Tehlikeli suçlular ve terörist savaşçılar
Ne devlet sınırlarına ne de devlet bakanlıkları ile ulusal güvenlik, kamu güvenliği ve düzeninden sorumlu kolluk kuvvetleri arasındaki resmi, yerleşik yetki ve görevlere saygı duymaktadır.
Eyalet sınırları benzersiz, doğası gereği çeşitli, ayrı karakterlere sahip ve ulusal bir bölgeyi tanımlamaktadırlar. Sınırlar; kara, su ve hava olmak üzere üç kategoriye ayrılmaktadır. Siber suç ise, sınır güvenliği ve yönetimi bağlamında, dördüncü kategori olarak kolluk kuvvetlerinin odağına giderek daha fazla girmektedir.
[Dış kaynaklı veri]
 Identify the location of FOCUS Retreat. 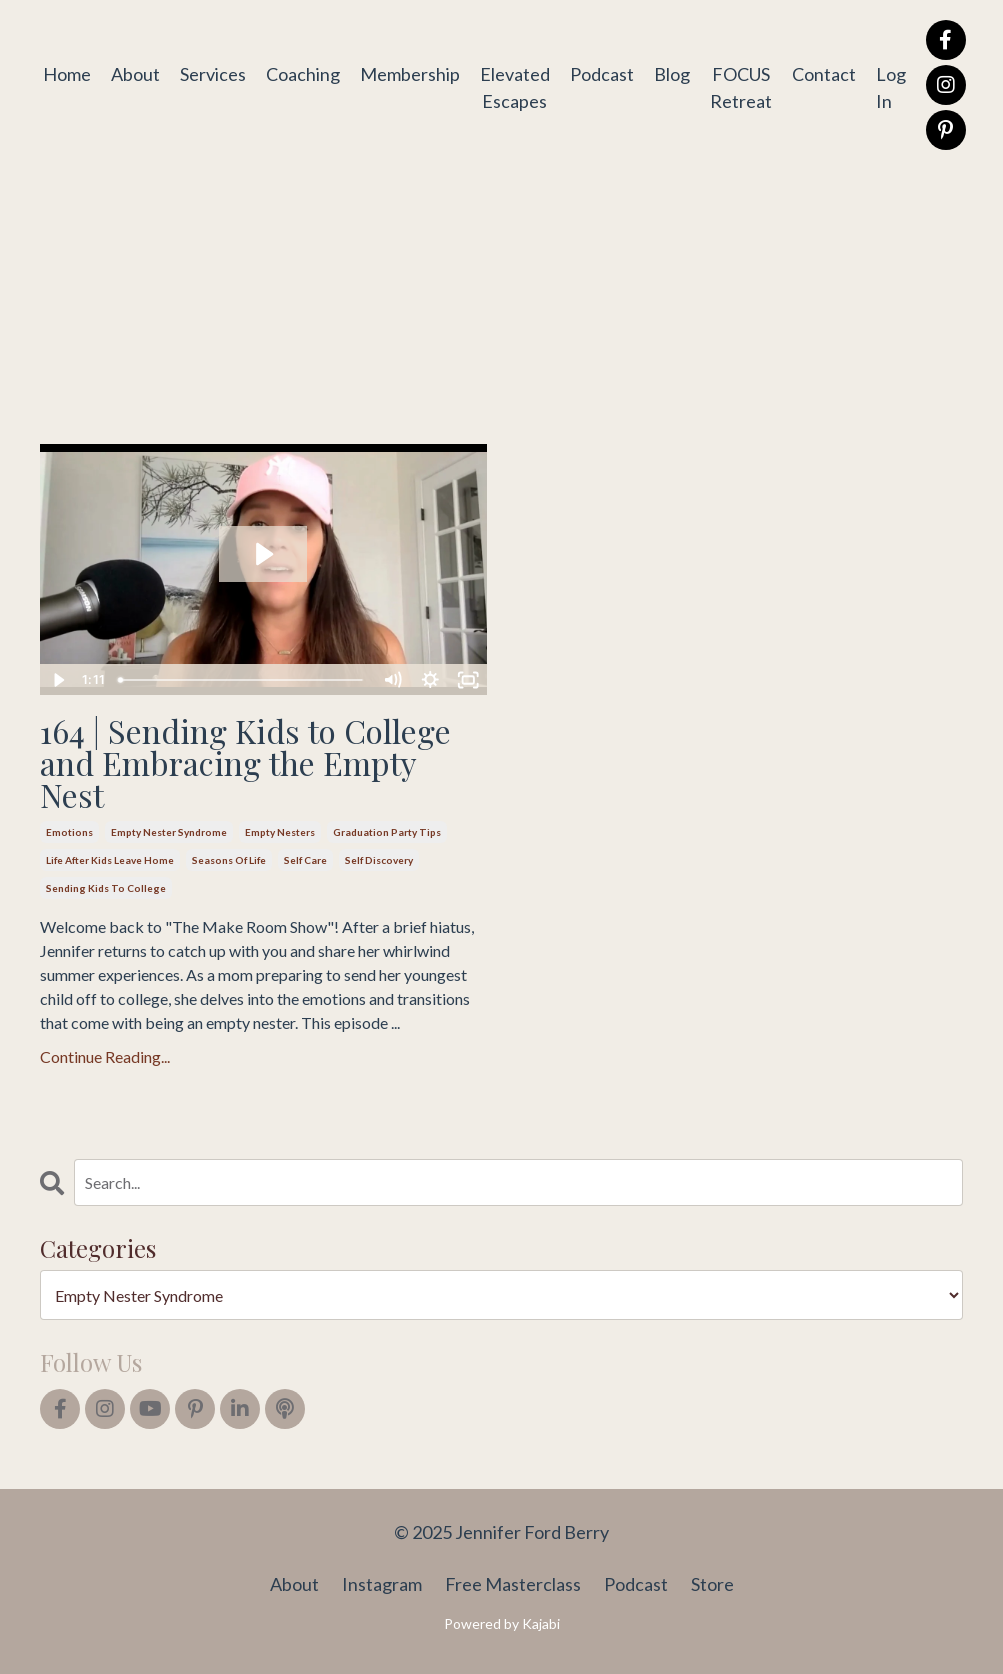
(741, 87).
Bağımsız ulus terimi, diğer tanımların yanı sıra, bir devletin, kendi sınırlarının geçişlerini etkin bir şekilde kontrol edip edemeyeceği ve aynı zamanda denetleyebileceği ve yönetebileceği modern ve güvenli bir devlet öz algısı ile de tanımlanır.
Organize suç grupları ve terörist savaşçılar, aslında genellikle, daha düşük risk alarak daha yüksek suç işleyebilmelerine fırsat veren, sınırlardaki boşlukları hedef alırlar. Her hükümetin, sınır güvenliğiyle ilgili öncelikleriyle, mümkün olan en etkili ve verimli şekilde başa çıkabilmesi için kaynaklarını uyumlu hale getirebilmesi gerekmektedir. Bu gerçek ışığında, tüm uzmanların, terörizm ve sınır ötesi organize suçla ilgili en ciddi tehditleri ele alarak işbirliği içinde ve uyumlu bir şekilde çalışmaları ihtiyacı devam etmektedir.
Entegre sınır yönetimi, politik, güvenlik, sosyo-ekonomik, çevresel ve kültürel hususlar açısından, bağımsız her devletin, sınırlarını kontrol etmek, incelemek ve güvence altına almak amacıyla en iyi uygulamaları ve en modern standartları seçme konusunda olağanüstü bir sorumluluğudur. Genel olarak devletler, uluslararası hukuka, özellikle de uluslararası insan hakları, mülteci ve beşeri hukuka uygun olarak sorumlu davranmakta kararlılardır.
Kişilere, mal ve hizmetlere erişim, yasallık ilkesinin tutarlı bir şekilde uygulanmasına ve yerel yargı yetkisini güçlendirmek için etkili kontrol mekanizmalarının uygulanmasına dayalı olarak düzenlenmeli ve kontrol edilmelidir. Bu nedenle, bağımsız devlet faaliyetleri kurum içi, kurumlar arası ve uluslararası düzeyde bölge, personel, iletişim, teknoloji, ekipman, eğitim ve işbirliği ile doğrudan ilişkilidir.
21. yüzyılda, globalleşme süreciyle birlikte gelişen güvenlik ortamı, uluslarötesi nitelikteki güvenlik ve istikrara yönelik yeni tehdit boyutları ve zorluklar yaratmaktadır. Bu durum, yakın işbirliği ve kapsamlı, çok boyutlu, kolektif ve iyi koordine edilmiş stratejiler ve eylem planları gerektirmektedir.